Ebony: Turnaround in Progress
Ebony is back to making rate base after a March 2011 redesign under Editor-in-Chief Amy DuBois Barnett -- its first since its introduction in 1945 -- as well as close work with new circulation consultants. The efforts of Senior VP-Group Publisher Stephen Gregory Barr have paid off with an 8.6% lift in ad pages last year and a 26.6% jump this year through October. It has also proved nimble, pulling the March issue from racks early to make room for an April issue commemorating Whitney Houston.

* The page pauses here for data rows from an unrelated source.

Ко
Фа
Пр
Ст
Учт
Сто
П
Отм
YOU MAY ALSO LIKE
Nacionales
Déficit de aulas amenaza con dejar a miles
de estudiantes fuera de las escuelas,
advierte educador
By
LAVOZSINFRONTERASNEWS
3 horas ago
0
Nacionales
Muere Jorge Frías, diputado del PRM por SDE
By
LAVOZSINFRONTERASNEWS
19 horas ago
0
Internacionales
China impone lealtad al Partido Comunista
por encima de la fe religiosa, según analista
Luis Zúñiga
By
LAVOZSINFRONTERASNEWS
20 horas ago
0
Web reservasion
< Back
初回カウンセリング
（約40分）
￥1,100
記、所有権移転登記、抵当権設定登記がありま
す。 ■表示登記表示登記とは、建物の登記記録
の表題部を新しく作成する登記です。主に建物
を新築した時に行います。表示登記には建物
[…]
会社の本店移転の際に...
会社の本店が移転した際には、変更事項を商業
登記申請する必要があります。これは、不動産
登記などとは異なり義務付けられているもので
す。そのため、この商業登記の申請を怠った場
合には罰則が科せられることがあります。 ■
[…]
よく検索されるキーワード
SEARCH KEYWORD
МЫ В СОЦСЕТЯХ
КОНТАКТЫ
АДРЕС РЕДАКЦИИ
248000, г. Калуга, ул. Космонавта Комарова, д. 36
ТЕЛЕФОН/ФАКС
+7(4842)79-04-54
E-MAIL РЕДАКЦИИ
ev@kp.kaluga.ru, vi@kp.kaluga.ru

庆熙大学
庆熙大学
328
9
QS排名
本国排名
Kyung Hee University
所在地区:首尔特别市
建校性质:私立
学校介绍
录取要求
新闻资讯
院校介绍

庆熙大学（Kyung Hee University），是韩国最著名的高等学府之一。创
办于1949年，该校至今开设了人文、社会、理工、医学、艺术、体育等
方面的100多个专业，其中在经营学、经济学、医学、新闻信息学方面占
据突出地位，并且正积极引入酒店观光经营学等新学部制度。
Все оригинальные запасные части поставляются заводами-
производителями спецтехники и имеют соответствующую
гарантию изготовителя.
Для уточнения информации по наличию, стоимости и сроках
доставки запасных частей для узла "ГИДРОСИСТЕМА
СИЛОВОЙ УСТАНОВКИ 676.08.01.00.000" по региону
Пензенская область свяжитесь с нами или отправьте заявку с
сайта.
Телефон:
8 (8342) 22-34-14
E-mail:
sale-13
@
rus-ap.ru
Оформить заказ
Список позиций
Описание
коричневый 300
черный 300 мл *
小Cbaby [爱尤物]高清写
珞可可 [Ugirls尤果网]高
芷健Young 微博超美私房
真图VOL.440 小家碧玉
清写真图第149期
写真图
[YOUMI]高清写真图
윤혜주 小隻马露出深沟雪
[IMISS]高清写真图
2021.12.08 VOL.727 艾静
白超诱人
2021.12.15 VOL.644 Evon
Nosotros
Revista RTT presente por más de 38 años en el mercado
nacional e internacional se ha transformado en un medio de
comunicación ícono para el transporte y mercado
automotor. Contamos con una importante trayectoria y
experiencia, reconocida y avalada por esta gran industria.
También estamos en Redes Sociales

New York: Leaping Off the Page
New York magazine is more serious than most about building new businesses apart from the printed page. Digital revenue now constitutes 34% of its revenue, up from 25% three years ago, as New York continues to make moves like turning its blog The Cut into a gorgeous, broader website this summer, joining Grub Street and Vulture as semi-standalone sites and brands. New York also recently teamed up with Dwell to create City Modern, a weeklong festival celebrating design and architecture.